There are other issues, among them the problem of dealing with gestures in a 3D space. It might seem logical to bring two-handed touch gestures to 3D, but they’re both uncomfortable for the user and hard for software to recognize. What’s needed is a system that’s adaptive enough to handle natural actions, which can mean that once you have a target, you need to give users feedback – like the butterflies in the Amana system. It’s an approach White characterizes as “First you establish intent, and then you pull into the ‘pit of success’”.
One example of how Kinect for Windows handles this is its hand state recognition, which uses an open hand and closed fist as a tool for gripping and grabbing objects. The SDK adds what can best be thought of as rails for pulling an object in and out of a plane once grabbed. It’s a simpler set of interactions than you might get from a touch UI, but it lets you handle the same tasks.
White sees Kinect for Windows as pioneering a new set of human interfaces models, “For installations, it’s a pattern of attraction, then engagement and interaction – and finally a transaction.” While much of that was pioneered with the original Kinect, the new hardware and new SDK make the system more usable. “We’ve increased the resolution, and added more feedback loops”, White notes. “Take the skeletal tacking tools. We’ve improved how we model joints, which makes it better for physical therapy applications.”
Another big change with the latest release is the number of apps that can use a sensor at the same time. With Kinect v1, only one app could access the camera. That changes with v2, and any number of apps and components can work at the same time. An interactive store display like Amana’s can be using the same sensor to both analyze store traffic and run the customer interactions.
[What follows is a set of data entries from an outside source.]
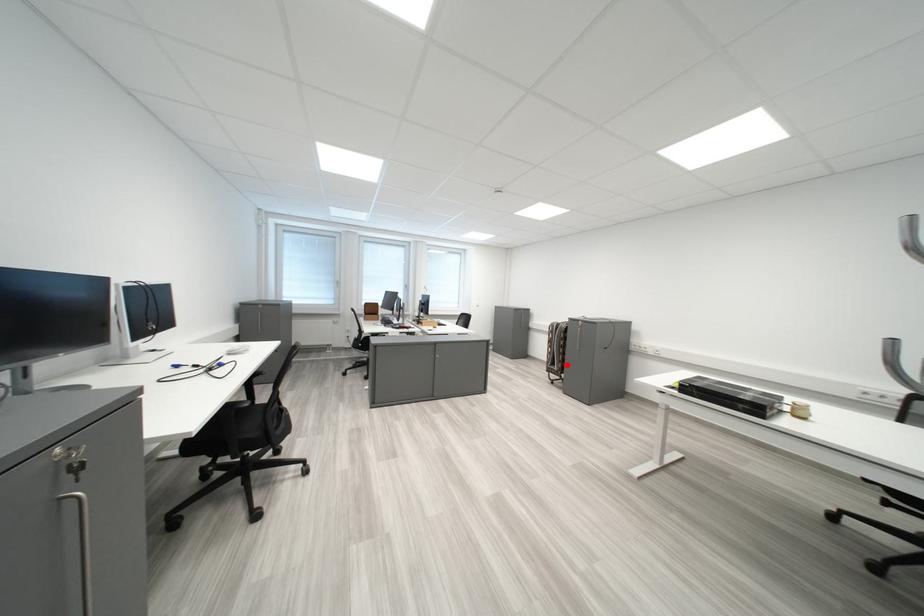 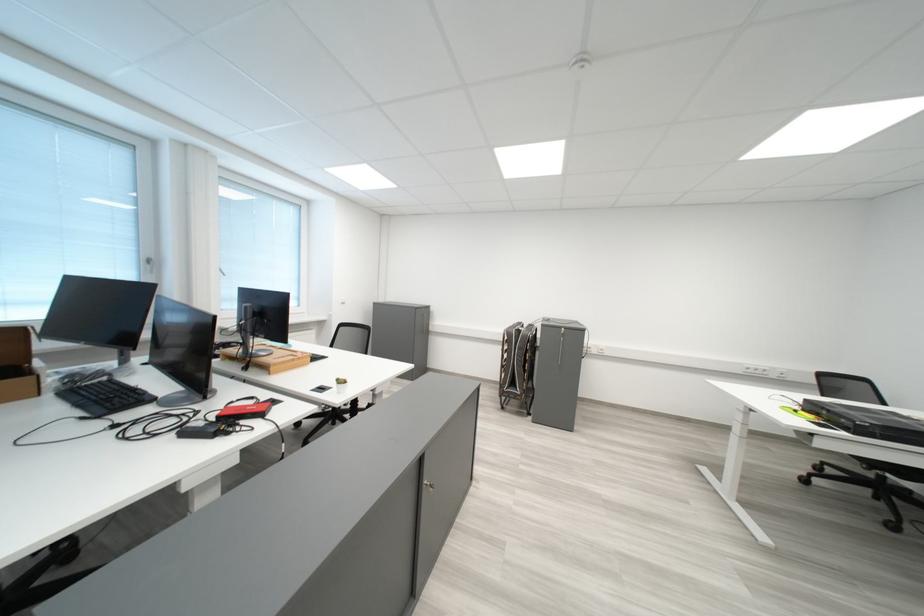 In the second image, find the point that corresponds to the highlighted location in the first image.

(526, 387) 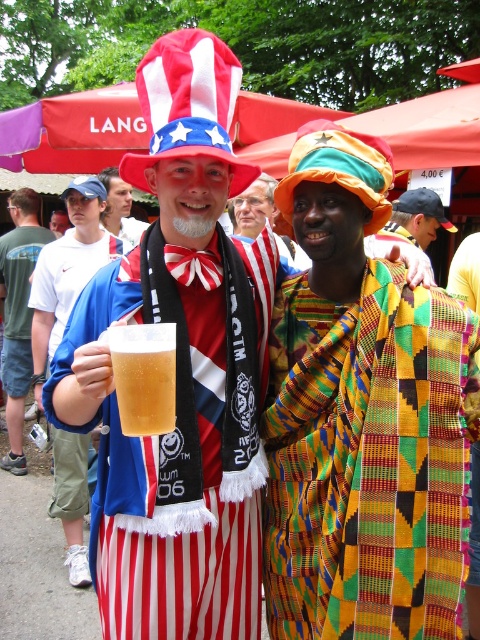 You are standing in the outdoor event area and want to determine which of the two points, point (372, 419) or point (23, 252), is nearer to you. Based on the scene, which point is closer?

Point (372, 419) is closer to the viewer than point (23, 252). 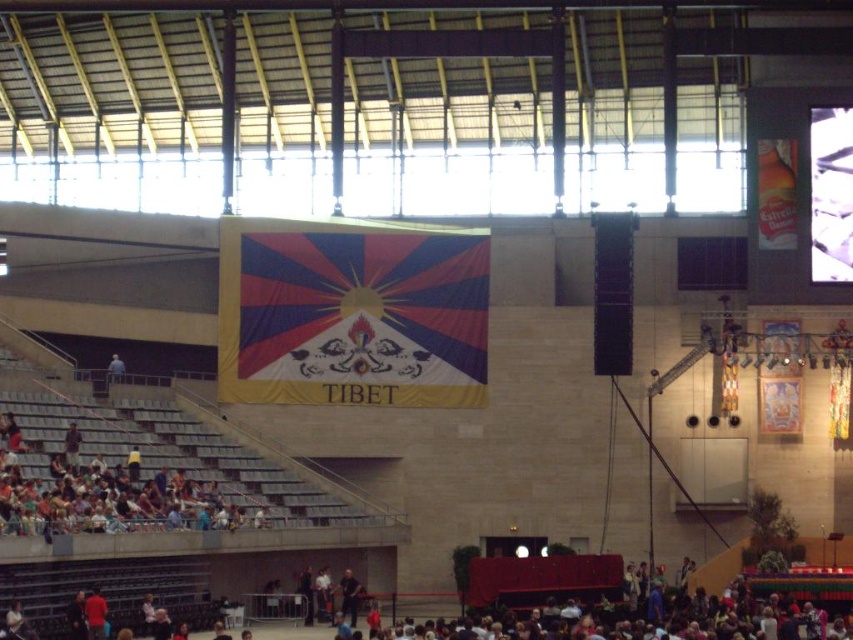 You are an event organizer trying to determine the best placement for a new banner. You notice two items in the arena image, the dark blue shirt at center and the blue fabric at upper center. Which of these two items has a smaller width?

The dark blue shirt at center has a lesser width compared to the blue fabric at upper center, so the dark blue shirt at center is smaller in width.

You are an event organizer standing at the front of the arena. You need to determine the best position to place a new speaker system so that it can be seen by both the dark blue shirt at lower left and the blue fabric at upper center. Which object should you use as a reference point to ensure visibility?

You should use the dark blue shirt at lower left as a reference point because it is closer to the viewer than the blue fabric at upper center, ensuring the speaker system is positioned where both objects can see it. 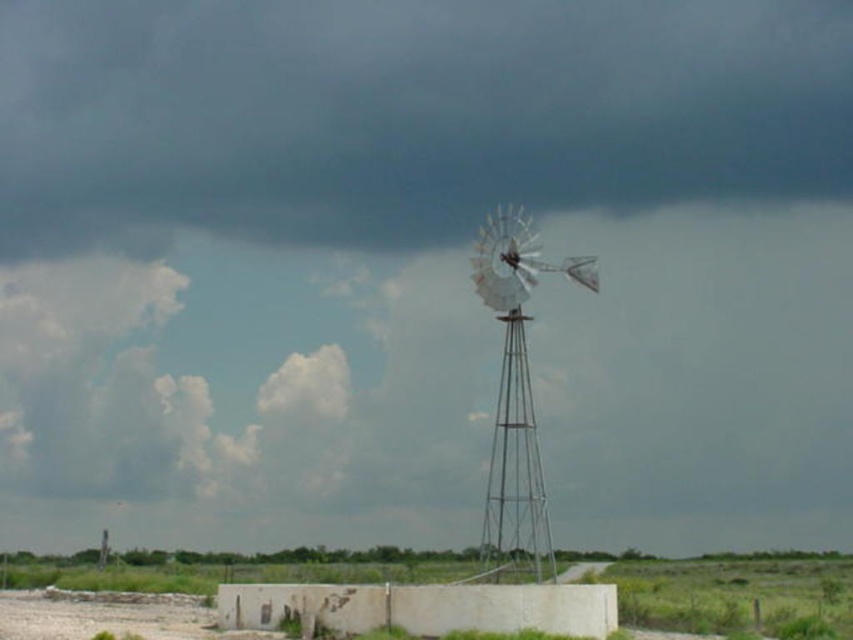 Question: Among these points, which one is nearest to the camera?

Choices:
 (A) (515, 417)
 (B) (675, 282)

Answer: (A)

Question: Is cloudy sky at upper center bigger than metallic silver windmill at center?

Choices:
 (A) no
 (B) yes

Answer: (B)

Question: Which point appears closest to the camera in this image?

Choices:
 (A) (505, 557)
 (B) (602, 280)

Answer: (A)

Question: Can you confirm if cloudy sky at upper center is thinner than metallic silver windmill at center?

Choices:
 (A) yes
 (B) no

Answer: (B)

Question: Does cloudy sky at upper center appear on the left side of metallic silver windmill at center?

Microsoft is also taking Kinect v2 outside the traditional Windows developer ecosystem, adding support for the Unity game engine. There’s a lot of scope for using a high level tool like Unity to build interactions, as White points out, “Many interactive experiences look like simple games.” With Unity being used as a visualization engine, adding 3D interactions makes a lot of sense as a way of providing room scale and multi-user support for a new generation of large wall screens.
Kinect isn’t just a novelty. It’s a sign of how we’re extending our development models and interfaces into the physical world. Natural user interfaces are complex things, building on cultural and individual responses. They rely on new hardware and new ways of development mixing automated code generation and familiar APIs. Microsoft CEO Satya Nadella talks about a world of “ubiquitous computing and ambient intelligence”. It’s a big vision, and one that’s driven much of the last couple of decades of computing research. It’s technologies like these that are making the foundations of tomorrow.